• What the task requires: List the lines of this listing that hold the word "Loop".
[Data for analysis — start]
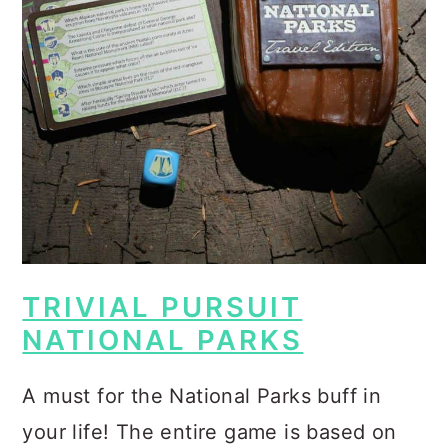
TRIVIAL PURSUIT
NATIONAL PARKS
A must for the National Parks buff in
your life! The entire game is based on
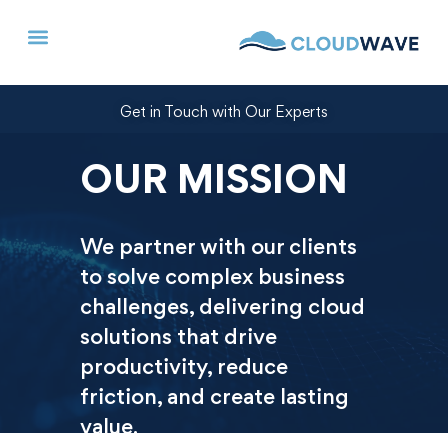
Get in Touch with Our Experts
OUR MISSION
We partner with our clients
to solve complex business
challenges, delivering cloud
solutions that drive
productivity, reduce
friction, and create lasting
value.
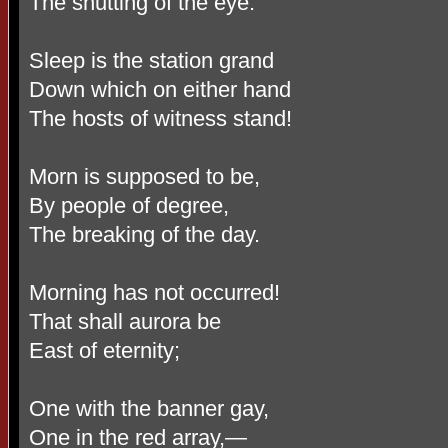
The shutting of the eye.
Sleep is the station grand
Down which on either hand
The hosts of witness stand!
Morn is supposed to be,
By people of degree,
The breaking of the day.
Morning has not occurred!
That shall aurora be
East of eternity;
One with the banner gay,
One in the red array,—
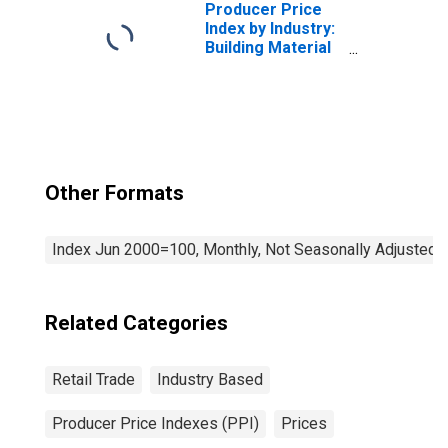
Producer Price
Index by Industry:
Building Material
and Supplies
Dealers
Other Formats
Index Jun 2000=100, Monthly, Not Seasonally Adjusted
Related Categories
Retail Trade
Industry Based
Producer Price Indexes (PPI)
Prices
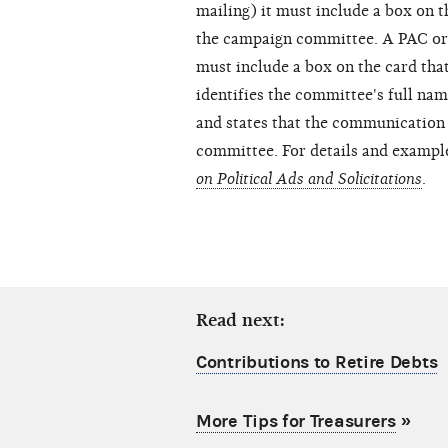
mailing) it must include a box on t
the campaign committee. A PAC or 
must include a box on the card that
identifies the committee's full na
and states that the communication 
committee. For details and exampl
on Political Ads and Solicitations
.
Read next:
Contributions to Retire Debts
More Tips for Treasurers
»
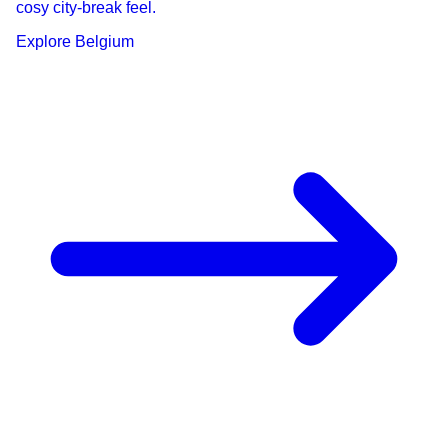
cosy city-break feel.
Explore
Belgium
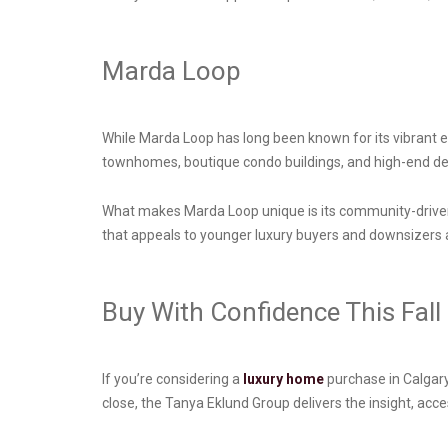
Marda Loop
While Marda Loop has long been known for its vibrant en
townhomes, boutique condo buildings, and high-end de
What makes Marda Loop unique is its community-driven 
that appeals to younger luxury buyers and downsizers ali
Buy With Confidence This Fall
If you’re considering a
luxury home
purchase in Calgary
close, the Tanya Eklund Group delivers the insight, ac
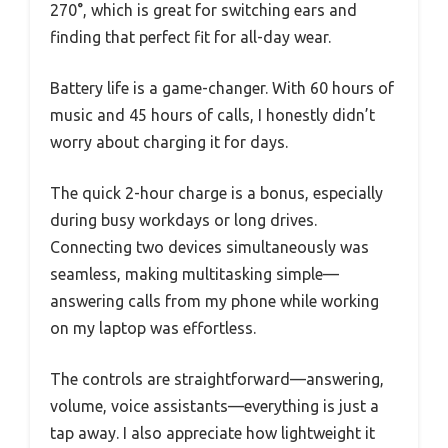
270°, which is great for switching ears and
finding that perfect fit for all-day wear.
Battery life is a game-changer. With 60 hours of
music and 45 hours of calls, I honestly didn’t
worry about charging it for days.
The quick 2-hour charge is a bonus, especially
during busy workdays or long drives.
Connecting two devices simultaneously was
seamless, making multitasking simple—
answering calls from my phone while working
on my laptop was effortless.
The controls are straightforward—answering,
volume, voice assistants—everything is just a
tap away. I also appreciate how lightweight it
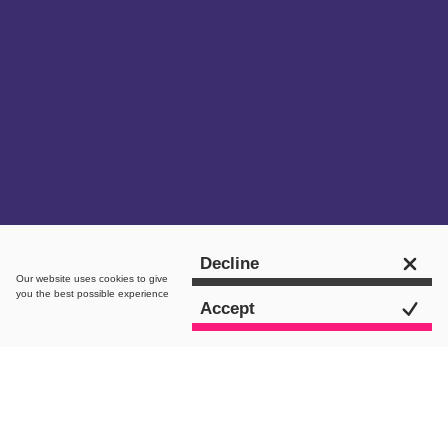
Get in touch
Decline
Our website uses
cookies
to give
you the best possible experience
Accept
intro.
[Data for analysis — finish]
• Task output:
Marda Loop
While Marda Loop has long been known for its vibrant en
What makes Marda Loop unique is its community-driven 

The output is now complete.